## What the task asks
Reproduce the data below in full and to the letter, images excepted.

## Records for this task

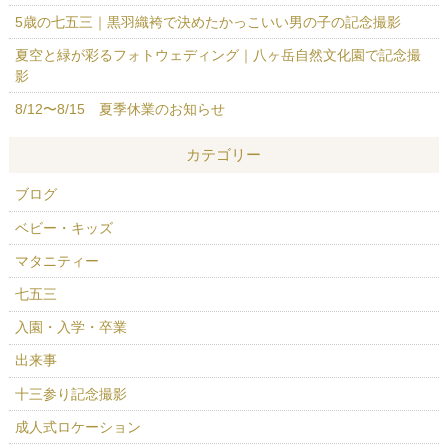
5歳の七五三｜黒羽織袴で決めたかっこいい男の子の記念撮影
夏空と緑が彩るフォトウェディング｜八ヶ岳自然文化園で記念撮
影
8/12〜8/15 夏季休業のお知らせ
カテゴリー
ブログ
ベビー・キッズ
マタニティー
七五三
入園・入学・卒業
出来事
十三参り記念撮影
成人式ロケーション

## Response area
5歳の七五三｜黒羽織袴で決めたかっこいい男の子の記念撮影
夏空と緑が彩るフォトウェディング｜八ヶ岳自然文化園で記念撮
影
8/12〜8/15 夏季休業のお知らせ
カテゴリー
ブログ
ベビー・キッズ
マタニティー
七五三
入園・入学・卒業
出来事
十三参り記念撮影
成人式ロケーション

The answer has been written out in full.